Methods: We studied all human immunodeficiency virus-negative patients treated for tuberculosis at our center between January 2002 and July 2009. Demographics, sites of disease at diagnosis and deterioration, and actions at the time of deterioration were reviewed. Cases were compared with patients who remained well during therapy.
Results: Unexplained deteriorations occurred in 15 of 110 patients (14%), all of whom were receiving directly observed therapy. The median time to deterioration was 80 days (range, 10-181 days). Enlarging intrathoracic lymphadenopathy often leading to severe airway compromise was common (7 of 15 patients). Four patients developed symptoms at sites remote from primary disease, including pericardial and pleural effusions and abdominal masses. Corticosteroid therapy was initiated in 9 patients. Deterioration was associated with multiple sites of disease at diagnosis (P = 0.02) and weight-for-age ≤25th percentile (P = 0.03).
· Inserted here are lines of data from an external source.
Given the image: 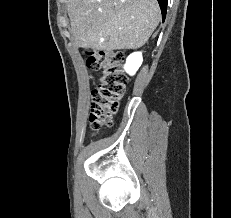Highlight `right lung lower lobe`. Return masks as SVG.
Wrapping results in <instances>:
<instances>
[{"label": "right lung lower lobe", "instance_id": "1", "mask_svg": "<svg viewBox=\"0 0 231 218\" xmlns=\"http://www.w3.org/2000/svg\"><path fill=\"white\" fill-rule=\"evenodd\" d=\"M158 2H159L161 12H162V19L164 21V19L166 17V10H167L168 0H158Z\"/></svg>", "mask_w": 231, "mask_h": 218}]
</instances>
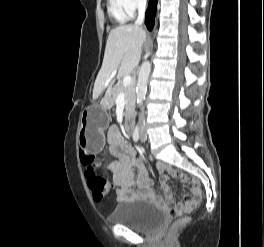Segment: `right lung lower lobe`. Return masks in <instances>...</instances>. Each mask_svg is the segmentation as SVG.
Here are the masks:
<instances>
[{
    "label": "right lung lower lobe",
    "mask_w": 264,
    "mask_h": 247,
    "mask_svg": "<svg viewBox=\"0 0 264 247\" xmlns=\"http://www.w3.org/2000/svg\"><path fill=\"white\" fill-rule=\"evenodd\" d=\"M157 0H149L148 9L146 10L145 24L149 30L154 26Z\"/></svg>",
    "instance_id": "1"
}]
</instances>
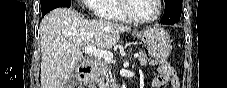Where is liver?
Listing matches in <instances>:
<instances>
[{
	"instance_id": "6515ba94",
	"label": "liver",
	"mask_w": 227,
	"mask_h": 88,
	"mask_svg": "<svg viewBox=\"0 0 227 88\" xmlns=\"http://www.w3.org/2000/svg\"><path fill=\"white\" fill-rule=\"evenodd\" d=\"M130 28L104 20H86L73 9L58 8L41 21V88H63L82 59L81 48L114 47Z\"/></svg>"
}]
</instances>
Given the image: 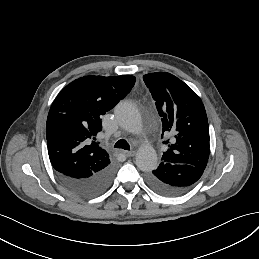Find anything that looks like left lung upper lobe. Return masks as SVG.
<instances>
[{
    "label": "left lung upper lobe",
    "mask_w": 259,
    "mask_h": 259,
    "mask_svg": "<svg viewBox=\"0 0 259 259\" xmlns=\"http://www.w3.org/2000/svg\"><path fill=\"white\" fill-rule=\"evenodd\" d=\"M143 80L156 101L162 131L175 133L172 143L163 142L169 148L162 162L188 164L204 170L210 153V137L206 111L199 96L167 72L146 74Z\"/></svg>",
    "instance_id": "1"
}]
</instances>
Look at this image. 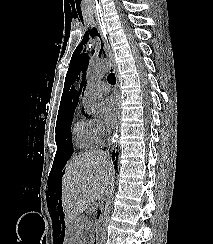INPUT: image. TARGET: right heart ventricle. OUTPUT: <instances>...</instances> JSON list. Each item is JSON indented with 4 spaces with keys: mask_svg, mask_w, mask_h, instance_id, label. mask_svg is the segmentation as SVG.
<instances>
[{
    "mask_svg": "<svg viewBox=\"0 0 213 244\" xmlns=\"http://www.w3.org/2000/svg\"><path fill=\"white\" fill-rule=\"evenodd\" d=\"M72 136L74 143L79 148H91L97 144L86 120L77 119L73 123Z\"/></svg>",
    "mask_w": 213,
    "mask_h": 244,
    "instance_id": "1",
    "label": "right heart ventricle"
}]
</instances>
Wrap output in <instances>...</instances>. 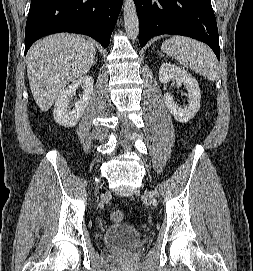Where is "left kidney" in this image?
Here are the masks:
<instances>
[{
	"label": "left kidney",
	"mask_w": 253,
	"mask_h": 271,
	"mask_svg": "<svg viewBox=\"0 0 253 271\" xmlns=\"http://www.w3.org/2000/svg\"><path fill=\"white\" fill-rule=\"evenodd\" d=\"M159 80L161 83H168L175 80L179 84L186 86L188 90L189 104L187 106L179 107L173 99L171 93L164 94V102L173 115V117L181 122L187 123L194 118L200 108L201 93L197 80L186 70L172 65L170 63H163L159 69Z\"/></svg>",
	"instance_id": "5707ae66"
}]
</instances>
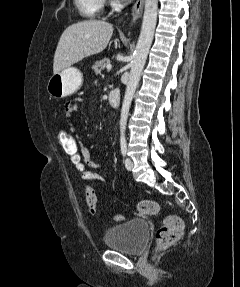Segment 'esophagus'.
I'll use <instances>...</instances> for the list:
<instances>
[{
  "instance_id": "esophagus-1",
  "label": "esophagus",
  "mask_w": 240,
  "mask_h": 287,
  "mask_svg": "<svg viewBox=\"0 0 240 287\" xmlns=\"http://www.w3.org/2000/svg\"><path fill=\"white\" fill-rule=\"evenodd\" d=\"M144 0H136L131 13V23H135L142 15Z\"/></svg>"
}]
</instances>
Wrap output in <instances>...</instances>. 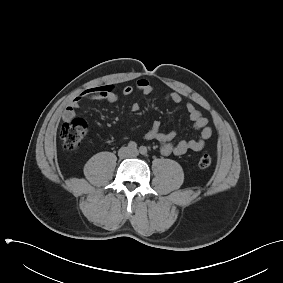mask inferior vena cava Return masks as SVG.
<instances>
[{
  "label": "inferior vena cava",
  "mask_w": 283,
  "mask_h": 283,
  "mask_svg": "<svg viewBox=\"0 0 283 283\" xmlns=\"http://www.w3.org/2000/svg\"><path fill=\"white\" fill-rule=\"evenodd\" d=\"M127 154L124 153V150L123 149H120L119 151V156L120 157H125Z\"/></svg>",
  "instance_id": "1"
}]
</instances>
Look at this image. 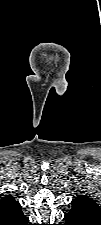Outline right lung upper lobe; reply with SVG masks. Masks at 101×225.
<instances>
[{
  "label": "right lung upper lobe",
  "instance_id": "obj_1",
  "mask_svg": "<svg viewBox=\"0 0 101 225\" xmlns=\"http://www.w3.org/2000/svg\"><path fill=\"white\" fill-rule=\"evenodd\" d=\"M26 216L21 210L19 202L11 195H6L0 200V225H20Z\"/></svg>",
  "mask_w": 101,
  "mask_h": 225
}]
</instances>
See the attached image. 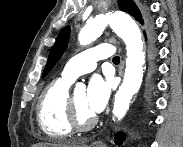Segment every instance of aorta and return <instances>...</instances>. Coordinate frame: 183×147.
I'll return each mask as SVG.
<instances>
[{
    "instance_id": "aorta-1",
    "label": "aorta",
    "mask_w": 183,
    "mask_h": 147,
    "mask_svg": "<svg viewBox=\"0 0 183 147\" xmlns=\"http://www.w3.org/2000/svg\"><path fill=\"white\" fill-rule=\"evenodd\" d=\"M107 26H110L123 39L127 50L124 79L115 94L113 107L114 118L121 120L129 109L132 97L141 86L145 53L138 25L130 16L122 12L99 14L89 20L78 34L79 43L87 45L95 41ZM84 88V84H76V89Z\"/></svg>"
}]
</instances>
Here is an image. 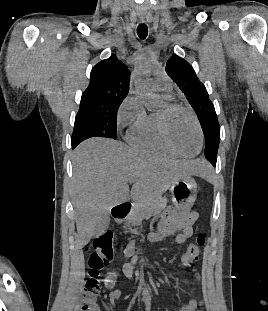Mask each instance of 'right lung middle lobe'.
Segmentation results:
<instances>
[{
	"mask_svg": "<svg viewBox=\"0 0 268 311\" xmlns=\"http://www.w3.org/2000/svg\"><path fill=\"white\" fill-rule=\"evenodd\" d=\"M121 103L99 98H81L71 140L83 141L98 136L116 139L117 112Z\"/></svg>",
	"mask_w": 268,
	"mask_h": 311,
	"instance_id": "obj_1",
	"label": "right lung middle lobe"
}]
</instances>
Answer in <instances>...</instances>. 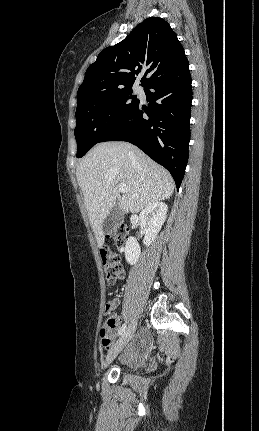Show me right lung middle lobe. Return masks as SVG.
Instances as JSON below:
<instances>
[{
    "mask_svg": "<svg viewBox=\"0 0 259 431\" xmlns=\"http://www.w3.org/2000/svg\"><path fill=\"white\" fill-rule=\"evenodd\" d=\"M138 104L139 99L132 95L131 87L93 95L79 103L74 131L76 156H84Z\"/></svg>",
    "mask_w": 259,
    "mask_h": 431,
    "instance_id": "obj_1",
    "label": "right lung middle lobe"
}]
</instances>
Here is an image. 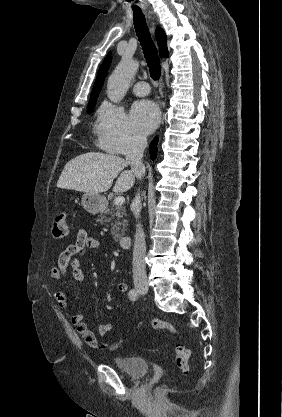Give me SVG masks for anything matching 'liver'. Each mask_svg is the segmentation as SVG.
I'll list each match as a JSON object with an SVG mask.
<instances>
[{
    "label": "liver",
    "mask_w": 282,
    "mask_h": 417,
    "mask_svg": "<svg viewBox=\"0 0 282 417\" xmlns=\"http://www.w3.org/2000/svg\"><path fill=\"white\" fill-rule=\"evenodd\" d=\"M129 162L115 154L85 152L65 164L57 182L59 188H72L80 192H106L118 176L114 192H126L135 182L132 170H124Z\"/></svg>",
    "instance_id": "obj_1"
}]
</instances>
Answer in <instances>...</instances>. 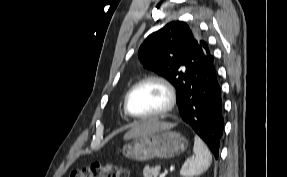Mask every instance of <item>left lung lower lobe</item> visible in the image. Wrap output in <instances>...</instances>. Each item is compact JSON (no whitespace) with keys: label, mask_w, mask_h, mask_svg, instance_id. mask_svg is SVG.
Segmentation results:
<instances>
[{"label":"left lung lower lobe","mask_w":287,"mask_h":177,"mask_svg":"<svg viewBox=\"0 0 287 177\" xmlns=\"http://www.w3.org/2000/svg\"><path fill=\"white\" fill-rule=\"evenodd\" d=\"M178 109L182 119L205 141L217 159L224 119L213 56L185 86Z\"/></svg>","instance_id":"left-lung-lower-lobe-1"}]
</instances>
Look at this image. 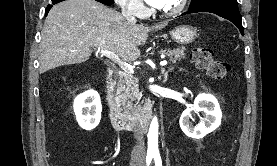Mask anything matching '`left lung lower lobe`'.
Listing matches in <instances>:
<instances>
[{"label": "left lung lower lobe", "instance_id": "0a47b994", "mask_svg": "<svg viewBox=\"0 0 277 166\" xmlns=\"http://www.w3.org/2000/svg\"><path fill=\"white\" fill-rule=\"evenodd\" d=\"M197 12H210L220 17H223L231 21L232 23H234L239 28L241 34L244 35L241 16L237 5H228V4H221V3L210 4V5H205V6L196 8L194 10H188V12L183 13L182 15L197 13Z\"/></svg>", "mask_w": 277, "mask_h": 166}]
</instances>
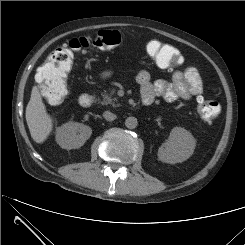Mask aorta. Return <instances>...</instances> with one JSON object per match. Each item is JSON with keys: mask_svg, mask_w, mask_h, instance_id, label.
<instances>
[{"mask_svg": "<svg viewBox=\"0 0 245 245\" xmlns=\"http://www.w3.org/2000/svg\"><path fill=\"white\" fill-rule=\"evenodd\" d=\"M138 125V121H137V118L135 117H128L126 120H125V126L128 128V129H134L136 128Z\"/></svg>", "mask_w": 245, "mask_h": 245, "instance_id": "obj_1", "label": "aorta"}]
</instances>
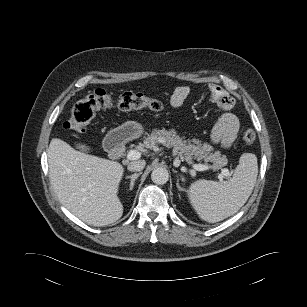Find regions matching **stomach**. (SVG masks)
Wrapping results in <instances>:
<instances>
[{"label": "stomach", "instance_id": "1", "mask_svg": "<svg viewBox=\"0 0 307 307\" xmlns=\"http://www.w3.org/2000/svg\"><path fill=\"white\" fill-rule=\"evenodd\" d=\"M144 132L142 124L136 121H127L113 129L109 135L116 136L120 141H129L140 137Z\"/></svg>", "mask_w": 307, "mask_h": 307}]
</instances>
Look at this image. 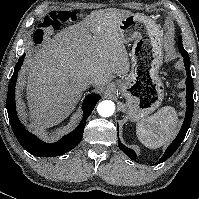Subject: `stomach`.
<instances>
[{"label": "stomach", "instance_id": "obj_1", "mask_svg": "<svg viewBox=\"0 0 199 199\" xmlns=\"http://www.w3.org/2000/svg\"><path fill=\"white\" fill-rule=\"evenodd\" d=\"M125 44L132 43L130 73L117 82L126 99L124 110L132 121H142L162 103L164 85L159 70L163 63V33L144 14L127 15L120 24Z\"/></svg>", "mask_w": 199, "mask_h": 199}]
</instances>
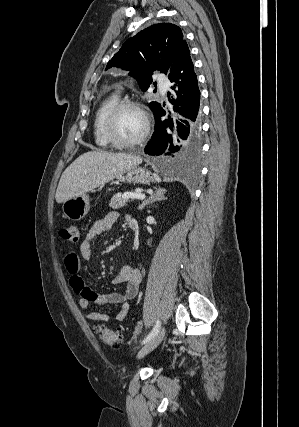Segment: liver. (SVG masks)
I'll use <instances>...</instances> for the list:
<instances>
[{
  "label": "liver",
  "instance_id": "1",
  "mask_svg": "<svg viewBox=\"0 0 299 427\" xmlns=\"http://www.w3.org/2000/svg\"><path fill=\"white\" fill-rule=\"evenodd\" d=\"M142 163L140 156L88 151L80 155L63 172L55 199L63 203L113 180Z\"/></svg>",
  "mask_w": 299,
  "mask_h": 427
}]
</instances>
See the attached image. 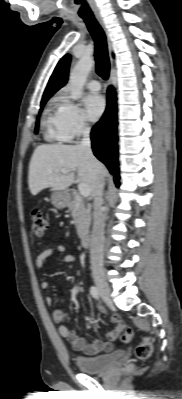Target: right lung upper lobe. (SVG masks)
<instances>
[{"label": "right lung upper lobe", "instance_id": "right-lung-upper-lobe-1", "mask_svg": "<svg viewBox=\"0 0 182 399\" xmlns=\"http://www.w3.org/2000/svg\"><path fill=\"white\" fill-rule=\"evenodd\" d=\"M71 57L65 55L55 67L52 76L49 79L43 98H50L57 90L63 87L68 80V71ZM42 98V99H43Z\"/></svg>", "mask_w": 182, "mask_h": 399}]
</instances>
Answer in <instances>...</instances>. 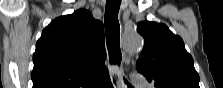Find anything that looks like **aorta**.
Returning <instances> with one entry per match:
<instances>
[{"instance_id": "1", "label": "aorta", "mask_w": 223, "mask_h": 88, "mask_svg": "<svg viewBox=\"0 0 223 88\" xmlns=\"http://www.w3.org/2000/svg\"><path fill=\"white\" fill-rule=\"evenodd\" d=\"M126 51L138 52L143 48V38L138 33L126 34L122 39Z\"/></svg>"}]
</instances>
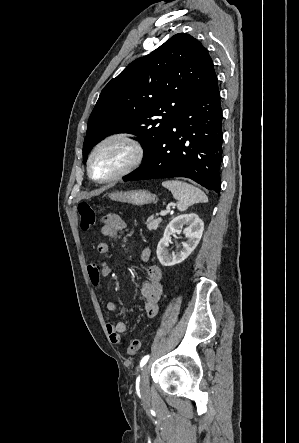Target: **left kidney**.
Here are the masks:
<instances>
[{"label": "left kidney", "mask_w": 299, "mask_h": 443, "mask_svg": "<svg viewBox=\"0 0 299 443\" xmlns=\"http://www.w3.org/2000/svg\"><path fill=\"white\" fill-rule=\"evenodd\" d=\"M184 225L183 230L187 241L182 243V249L178 252L169 254L168 246L171 242V235L179 231ZM204 231V223L197 214H183L171 220L167 225L164 235L157 246V257L163 266H173L184 261L199 244Z\"/></svg>", "instance_id": "obj_1"}]
</instances>
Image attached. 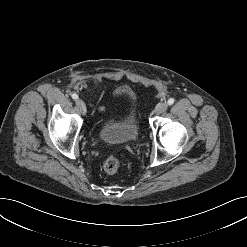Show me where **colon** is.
I'll return each mask as SVG.
<instances>
[{"mask_svg":"<svg viewBox=\"0 0 247 247\" xmlns=\"http://www.w3.org/2000/svg\"><path fill=\"white\" fill-rule=\"evenodd\" d=\"M122 160H123L122 155H120V156H115V155L108 156L103 161L104 171L109 173V174L116 173L121 167Z\"/></svg>","mask_w":247,"mask_h":247,"instance_id":"1","label":"colon"}]
</instances>
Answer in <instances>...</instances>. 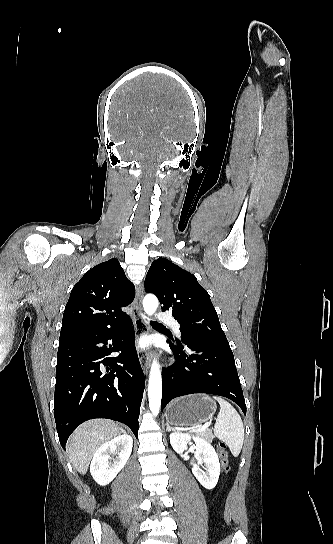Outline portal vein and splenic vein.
<instances>
[{"label": "portal vein and splenic vein", "mask_w": 333, "mask_h": 544, "mask_svg": "<svg viewBox=\"0 0 333 544\" xmlns=\"http://www.w3.org/2000/svg\"><path fill=\"white\" fill-rule=\"evenodd\" d=\"M209 425H210V423H205V424H203V425H201V426H198V427L192 429V432H201V431H204V430H206V429L208 428Z\"/></svg>", "instance_id": "portal-vein-and-splenic-vein-1"}]
</instances>
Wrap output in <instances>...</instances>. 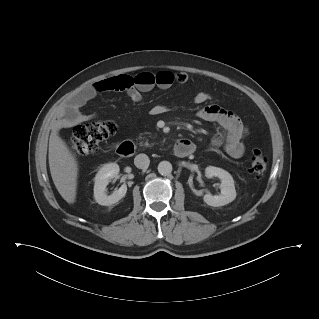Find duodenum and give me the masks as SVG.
Listing matches in <instances>:
<instances>
[{
	"label": "duodenum",
	"mask_w": 319,
	"mask_h": 319,
	"mask_svg": "<svg viewBox=\"0 0 319 319\" xmlns=\"http://www.w3.org/2000/svg\"><path fill=\"white\" fill-rule=\"evenodd\" d=\"M135 145L131 141H124L117 147V153L120 156L126 157L134 152ZM195 146L192 141L188 139L179 140L174 146V155L180 158L187 157L194 152Z\"/></svg>",
	"instance_id": "duodenum-1"
}]
</instances>
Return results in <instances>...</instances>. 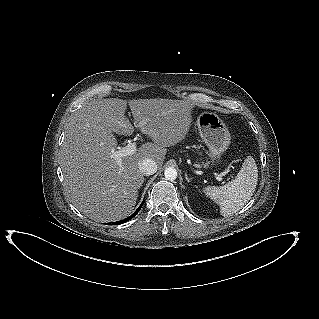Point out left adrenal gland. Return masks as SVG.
<instances>
[{
    "mask_svg": "<svg viewBox=\"0 0 319 319\" xmlns=\"http://www.w3.org/2000/svg\"><path fill=\"white\" fill-rule=\"evenodd\" d=\"M185 178H186L187 182H189V181H190V178H188L187 173H185Z\"/></svg>",
    "mask_w": 319,
    "mask_h": 319,
    "instance_id": "a2214340",
    "label": "left adrenal gland"
}]
</instances>
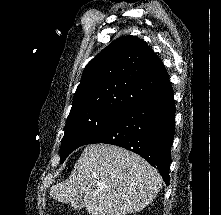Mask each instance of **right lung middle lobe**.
Returning a JSON list of instances; mask_svg holds the SVG:
<instances>
[{
	"label": "right lung middle lobe",
	"instance_id": "1",
	"mask_svg": "<svg viewBox=\"0 0 221 215\" xmlns=\"http://www.w3.org/2000/svg\"><path fill=\"white\" fill-rule=\"evenodd\" d=\"M120 114L103 110H85L69 114L61 143V163L67 156L119 118Z\"/></svg>",
	"mask_w": 221,
	"mask_h": 215
}]
</instances>
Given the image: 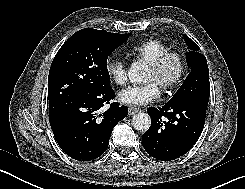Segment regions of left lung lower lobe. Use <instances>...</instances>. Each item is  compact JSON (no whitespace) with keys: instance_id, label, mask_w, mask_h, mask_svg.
<instances>
[{"instance_id":"0a47b994","label":"left lung lower lobe","mask_w":245,"mask_h":189,"mask_svg":"<svg viewBox=\"0 0 245 189\" xmlns=\"http://www.w3.org/2000/svg\"><path fill=\"white\" fill-rule=\"evenodd\" d=\"M207 104L197 100L167 102L150 107L151 126L142 136L146 152L157 160H174L188 152L200 137Z\"/></svg>"}]
</instances>
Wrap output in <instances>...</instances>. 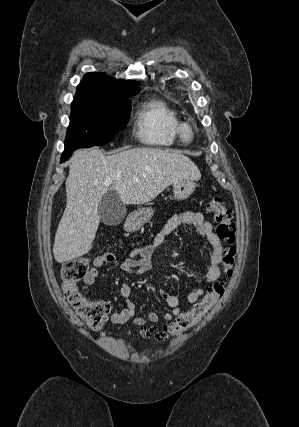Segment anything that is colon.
Returning <instances> with one entry per match:
<instances>
[{"label": "colon", "mask_w": 299, "mask_h": 427, "mask_svg": "<svg viewBox=\"0 0 299 427\" xmlns=\"http://www.w3.org/2000/svg\"><path fill=\"white\" fill-rule=\"evenodd\" d=\"M208 209L214 214L217 236L228 245L222 261L224 276L215 282L207 294L189 311L181 313L163 330L159 331L153 327L144 328L141 335L164 339L168 336L182 334L200 324L210 309L223 296L227 281L233 274L235 263L236 224L231 209L224 205L220 196L215 195L210 199ZM89 268L90 260L86 257H77L64 262L61 268L62 288L65 298L86 326L93 331H100L110 312V305L104 301L89 300L79 288L78 284L86 276Z\"/></svg>", "instance_id": "colon-1"}]
</instances>
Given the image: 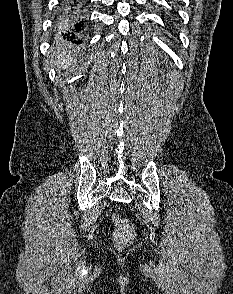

Conclusions: Deteriorations during therapy occur frequently among immunocompetent children and may present months into treatment as clinically significant events. Those with lower weight-for-age percentiles and with multiple sites of disease at initial presentation are more likely to deteriorate. Many patients improve with corticosteroids, supporting an immunopathologic basis for many of these episodes. These deteriorations can be difficult to distinguish from drug resistance, treatment failure, or infection with other pathogens.